Surgery and radiation successfully treated Joe Urban's prostate cancer. Soon, thanks to new understanding of the biology of cancer and how genes can identify who is most at risk, those traditional treatments may be combined with new drugs to make cancer as controllable a disease as high blood pressure or diabetes.
"It's a whole new ballgame," says oncologist Waun Ki Hong of the University of Texas M.D. Anderson Cancer Center. Traditionally, doctors have had to wait until a person gets cancer -- and may even have metastasized -- before being able to give diagnosis and treatment. Hong says that's like "sending a fire truck when the building is almost a bonfire."

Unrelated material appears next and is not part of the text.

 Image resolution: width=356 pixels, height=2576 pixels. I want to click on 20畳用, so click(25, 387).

Hong is a pioneer in chemoprevention, the use of drugs to slow and even halt the growth of cancer cells. Soon, he says, "we'll be able to identify the individual getting cancer, use imaging to pinpoint the area and the potential bad actors and target them" -- leaving healthy cells relatively unscathed.
Tamoxifen, used to prevent a recurrence of breast cancer, is a forerunner of this therapy, as is Celebrex, the arthritis drug recently approved to reduce colorectal polyps, which can lead to colon cancer. M.D. Anderson is studying the use of synthetic vitamin A on cancer of the mouth and larnyx, as well as Celebrex on lung cancer.

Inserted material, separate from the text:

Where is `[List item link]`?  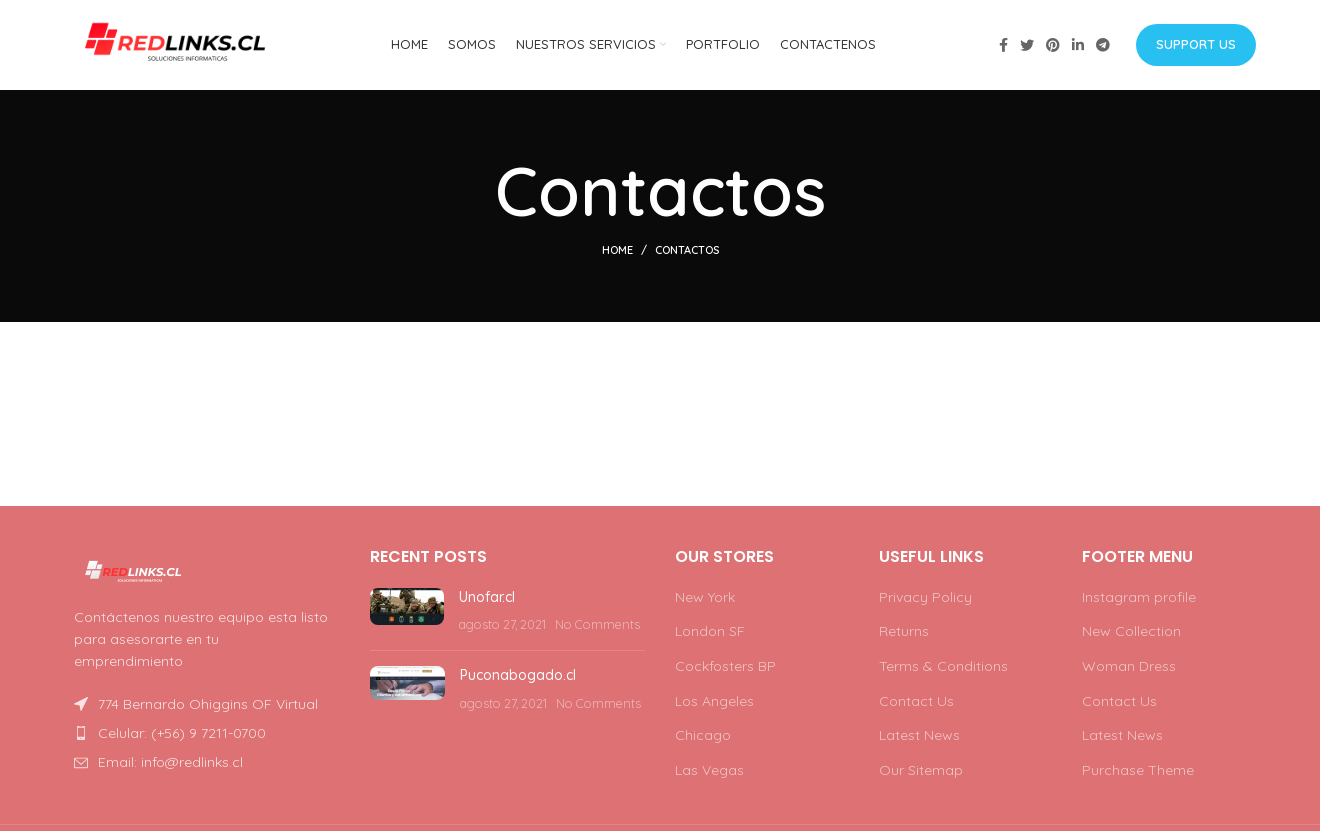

"The hope is our weapons against cancer will be more precise," says Susan Hellmann, an oncologist at Genentech, which developed the breast cancer drug herceptin.
Eventually, experts say, cancer therapy will be tailored specifically to an individual's needs. Treatments will be injections or pills, not the harder-to-take IVs or extra hospital time required by radiation and chemotherapy.
The deadliest cancers are those that spread fastest, such as pancreatic and liver cancers. Jim Wright, CEO of Lorus Therapeutics, says the company is in Phase 3 of clinical trials -- the last phase before it goes to the Food and Drug Administration for approval -- of an immunotherapeutic drug, Virulizin, that activates the body's natural immune response to combat growth of pancreatic cancer.
"We haven't given up the hope that we'll eventually have a cure," Wright says. "But there is a new paradigm. It's becoming clearer that cancer is a very complex disease; we'll have to approach it as a maintenance disease, like diabetes and insulin."
Meanwhile, some drugs have shown promise in halting the spread of cancer when used in combination with surgery and chemotherapy. They include:
-- Iressa (now before the FDA), which targets lung cancer, the No. 1 cancer killer of American men and women. It's taken once daily in tablet form.
-- Herceptin, which targets production of the HER2 protein, which is oversuppressed in about 15% of women with breast cancer. Its use in late-stage cancer patients increased life expectancy 25%.
-- Gleevec, used in late-stage cancer of the head, neck, colon and lung, as well as leukemia.
-- Thalidomide, the sedative that caused birth defects in the 1950s, is now used for a bone marrow cancer called multiple myeloma to halt angiogenesis (creation of blood vessels to feed a growing tumor). Avastin, an injection, is in Phase 3 studies for halting angiogenesis in breast, colon and lung cancers.
Another promising therapy is using a vaccine to boost the immune system's natural ability to fight disease. Unlike vaccines for childhood diseases, one shot won't prevent cancer for a lifetime, although researchers won't rule that out as a possibility someday. Instead, drugs under study are administered after a serious bout with cancer to prevent recurrence. Donald Morton, medical director at John Wayne Cancer Institute in Santa Monica, Calif., has worked for 40 years on a vaccine for melanoma, a skin cancer. Canvaxin is now in Phase 3 trials.
Some cancers share properties that could allow one vaccine to prevent recurrence in several types of the disease. For instance, the melanoma vaccine shares antigen targets associated with colon cancers. "It may be," Morton says, "there's enough cross-reactivity that a universal cancer vaccine could be developed."